[DATASET RECORDS Boundary: Start]
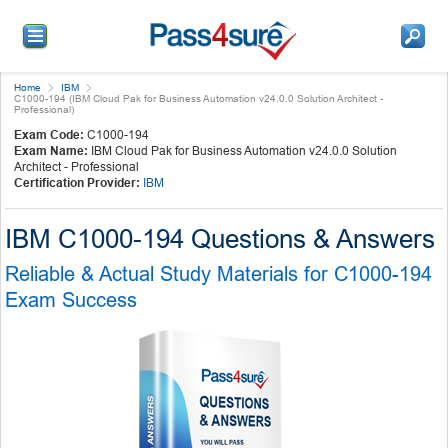
Home
IBM
C1000-194 (IBM Cloud Pak for Business Automation v24.0.0 Solution Architect -
Professional)
Exam Code:
C1000-194
Exam Name:
IBM Cloud Pak for Business Automation v24.0.0 Solution
Architect - Professional
Certification Provider:
IBM
IBM C1000-194 Questions & Answers
Reliable & Actual Study Materials for C1000-194
Exam Success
[DATASET RECORDS Boundary: End]
▶ [THE TASK] From the data, collect all lines where the string "Automation" appears.

▶ [ANSWER BELOW]
C1000-194 (IBM Cloud Pak for Business Automation v24.0.0 Solution Architect -
IBM Cloud Pak for Business Automation v24.0.0 Solution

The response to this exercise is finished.